§ **Dataset**:
____

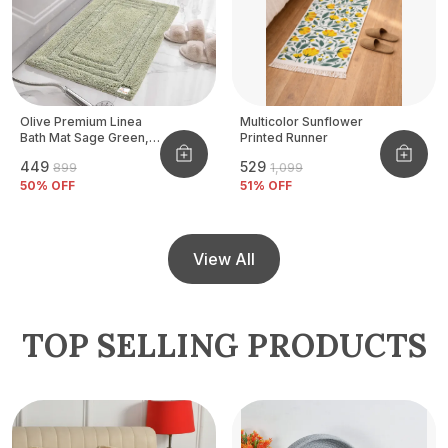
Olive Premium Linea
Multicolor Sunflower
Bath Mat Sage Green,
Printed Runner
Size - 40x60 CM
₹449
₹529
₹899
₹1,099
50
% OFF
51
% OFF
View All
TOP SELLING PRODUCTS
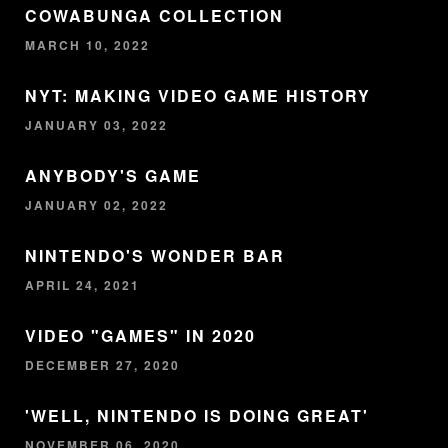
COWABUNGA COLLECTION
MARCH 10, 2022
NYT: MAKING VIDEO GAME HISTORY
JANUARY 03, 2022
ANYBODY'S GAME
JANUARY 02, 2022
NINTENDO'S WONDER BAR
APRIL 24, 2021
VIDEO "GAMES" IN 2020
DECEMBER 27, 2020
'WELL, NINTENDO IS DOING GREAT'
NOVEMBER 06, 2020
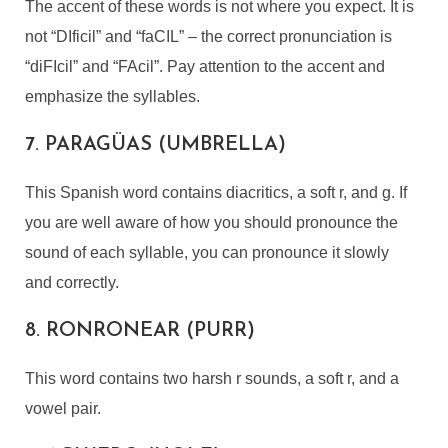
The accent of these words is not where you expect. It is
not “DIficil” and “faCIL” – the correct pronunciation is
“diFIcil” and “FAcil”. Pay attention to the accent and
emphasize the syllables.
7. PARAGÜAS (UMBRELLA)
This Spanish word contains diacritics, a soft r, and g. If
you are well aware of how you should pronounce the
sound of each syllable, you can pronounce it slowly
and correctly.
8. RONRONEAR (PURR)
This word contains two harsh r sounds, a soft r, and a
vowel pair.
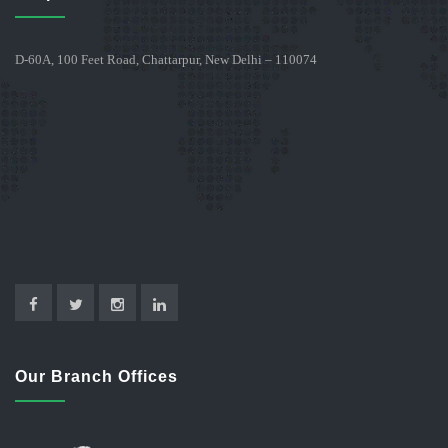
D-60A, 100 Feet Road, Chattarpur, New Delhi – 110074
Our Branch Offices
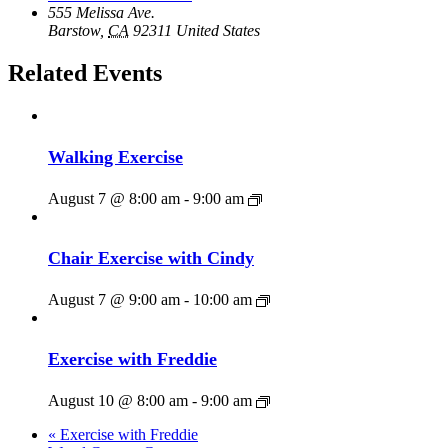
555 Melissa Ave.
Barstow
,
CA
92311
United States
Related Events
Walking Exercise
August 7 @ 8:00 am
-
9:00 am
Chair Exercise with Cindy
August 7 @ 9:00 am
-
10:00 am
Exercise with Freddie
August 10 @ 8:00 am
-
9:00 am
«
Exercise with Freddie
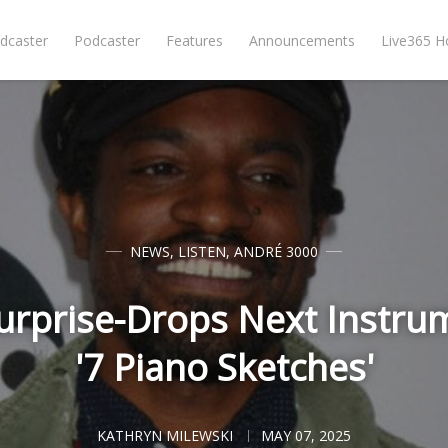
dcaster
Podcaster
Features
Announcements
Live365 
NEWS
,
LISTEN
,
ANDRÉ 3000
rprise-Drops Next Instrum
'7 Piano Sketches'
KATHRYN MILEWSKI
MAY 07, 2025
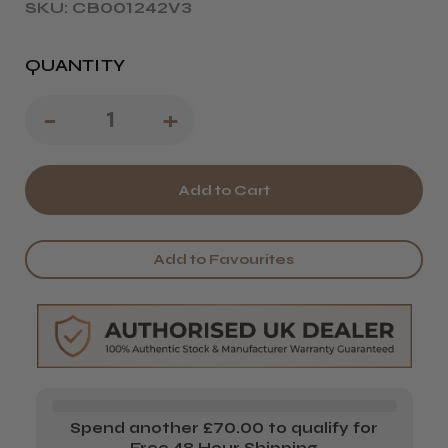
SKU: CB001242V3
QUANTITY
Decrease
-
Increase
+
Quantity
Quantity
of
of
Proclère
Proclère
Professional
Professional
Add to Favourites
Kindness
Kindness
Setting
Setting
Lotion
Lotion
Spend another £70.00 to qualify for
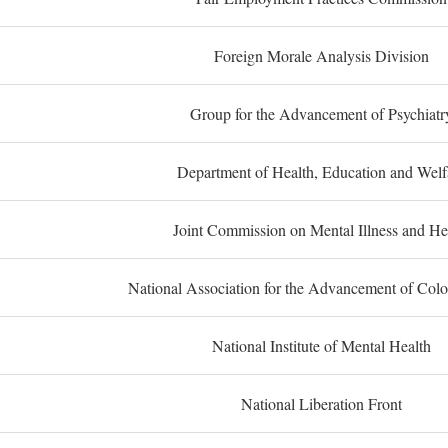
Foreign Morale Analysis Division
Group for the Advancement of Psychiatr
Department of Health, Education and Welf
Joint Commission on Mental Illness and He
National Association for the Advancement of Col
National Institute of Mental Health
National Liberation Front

____

The expected result is every line from the material above that includes "accent".

The accent of these words is not where you expect. It is
“diFIcil” and “FAcil”. Pay attention to the accent and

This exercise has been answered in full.